Frio, ar seco e excesso de telas agravam a síndrome do olho seco
Oftalmologista explica como hábitos simples podem proteger os olhos nesta época do ano

Quando o inverno chega, a preocupação costuma estar em proteger a pele e prevenir doenças respiratórias. Mas existe outra parte do corpo que também sofre com a estação: os olhos. O ar seco, os ventos frios e o uso frequente de aquecedores e ar-condicionado favorecem o ressecamento da superfície ocular e podem agravar a síndrome do olho seco.
Em julho, a campanha Julho Turquesa reforça esse alerta ao incentivar a prevenção, o diagnóstico precoce e o tratamento adequado da doença, que pode comprometer a qualidade de vida quando não identificada a tempo. Segundo a Associação Brasileira de Portadores de Olho Seco (APOS), cerca de 34% dos brasileiros com mais de 18 anos apresentam algum sintoma da síndrome, o que representa mais de 20 milhões de pessoas.
A lágrima é formada por três camadas que atuam em conjunto para proteger, nutrir e lubrificar a superfície ocular. Quando uma delas sofre alterações, seja pela redução da produção ou pela evaporação acelerada do filme lacrimal, os olhos perdem parte dessa proteção natural. “Ao contrário do que muitas pessoas imaginam, a maioria dos casos não está relacionada à falta de lágrima, mas à sua evaporação excessiva”, explica o oftalmologista do Hospital de Olhos de Cascavel, Dr. Guilherme Leite Camargo.
Segundo o especialista, a principal causa da síndrome é a obstrução das glândulas localizadas nas pálpebras. Além disso, fatores como envelhecimento, alterações hormonais, estresse, alimentação inadequada, poluição, uso prolongado de telas e ambientes com baixa umidade ou climatizados por ar-condicionado favorecem o desenvolvimento da doença.
“Cada pálpebra possui cerca de 30 dessas glândulas. Quando elas ficam obstruídas, muitas deixam de funcionar adequadamente, fazendo com que a lágrima evapore mais rapidamente.

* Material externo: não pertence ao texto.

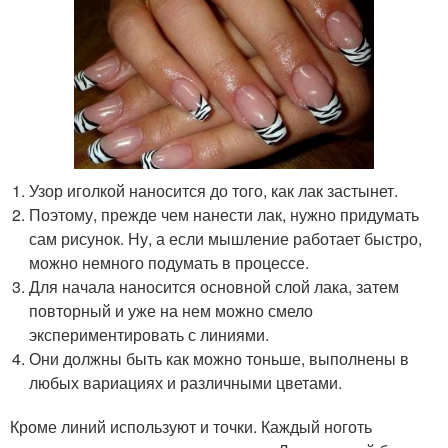
Узор иголкой наносится до того, как лак застынет.
Поэтому, прежде чем нанести лак, нужно придумать
сам рисунок. Ну, а если мышление работает быстро,
можно немного подумать в процессе.
Для начала наносится основной слой лака, затем
повторный и уже на нем можно смело
экспериментировать с линиями.
Они должны быть как можно тоньше, выполнены в
любых вариациях и различными цветами.
Кроме линий используют и точки. Каждый ноготь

Como consequência, surgem sintomas como ardência, vermelhidão, sensação de areia nos olhos, lacrimejamento, sensibilidade à luz e visão embaçada”, ressalta.

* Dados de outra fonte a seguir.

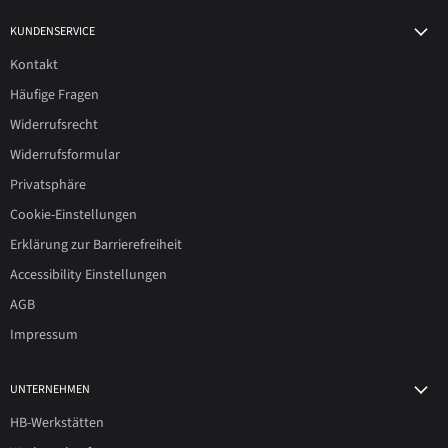
KUNDENSERVICE
Kontakt
Häufige Fragen
Widerrufsrecht
Widerrufsformular
Privatsphäre
Cookie-Einstellungen
Erklärung zur Barrierefreiheit
Accessibility Einstellungen
AGB
Impressum
UNTERNEHMEN
HB-Werkstätten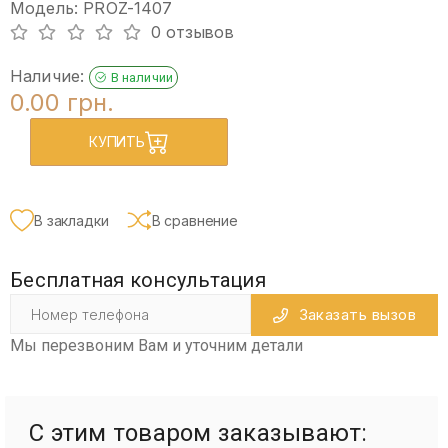
Модель: PROZ-1407
0 отзывов
Наличие:
В наличии
0.00 грн.
КУПИТЬ
В закладки
В сравнение
Бесплатная консультация
Заказать вызов
Мы перезвоним Вам и уточним детали
С этим товаром заказывают: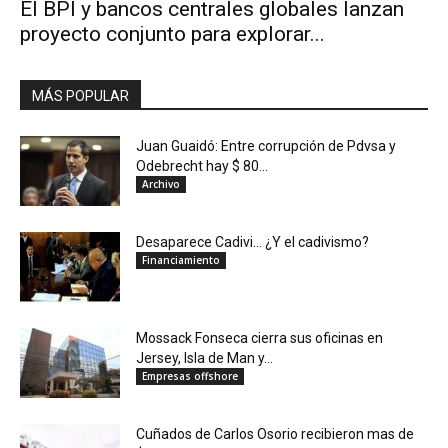
El BPI y bancos centrales globales lanzan
proyecto conjunto para explorar...
MÁS POPULAR
Juan Guaidó: Entre corrupción de Pdvsa y
Odebrecht hay $ 80...
Archivo
Desaparece Cadivi… ¿Y el cadivismo?
Financiamiento
Mossack Fonseca cierra sus oficinas en
Jersey, Isla de Man y...
Empresas offshore
Cuñados de Carlos Osorio recibieron mas de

Nem todo olho seco é igual

Como as causas da doença variam, o tratamento também precisa ser individualizado. A conduta pode incluir colírios lubrificantes, pomadas, medicamentos por via oral, produtos para higiene das pálpebras e compressas mornas para desobstruir as glândulas. “Em alguns casos, também é necessário o acompanhamento de outros especialistas. Pacientes com doenças de pele podem precisar de avaliação dermatológica, enquanto pessoas com baixa produção de lágrimas frequentemente apresentam doenças autoimunes e devem ser acompanhadas por um reumatologista”, orienta o médico.
Cada vez mais comum entre jovens
Embora o envelhecimento continue sendo um importante fator de risco, a síndrome tem sido diagnosticada com frequência crescente entre adultos jovens. Um dos principais motivos é o uso excessivo de computadores, celulares e tablets, que reduz a frequência das piscadas e acelera a evaporação da lágrima.
“Além do excesso de telas, fatores como inflamação das pálpebras, piscadas incompletas, alimentação inadequada, alterações do sono, tabagismo e consumo excessivo de álcool também contribuem para o desenvolvimento da doença. A consulta oftalmológica periódica é fundamental, pois quanto mais cedo identificamos as alterações, mais simples, rápido e eficaz tende a ser o tratamento”, conclui o médico Guilherme.
Para prevenir o ressecamento ocular e aliviar os sintomas, recomenda-se piscar com mais frequência durante o uso de telas, fazer pausas regulares seguindo a regra 20-20-20, manter boa hidratação, evitar a exposição direta dos olhos ao ar-condicionado e a ventiladores e adotar uma alimentação equilibrada.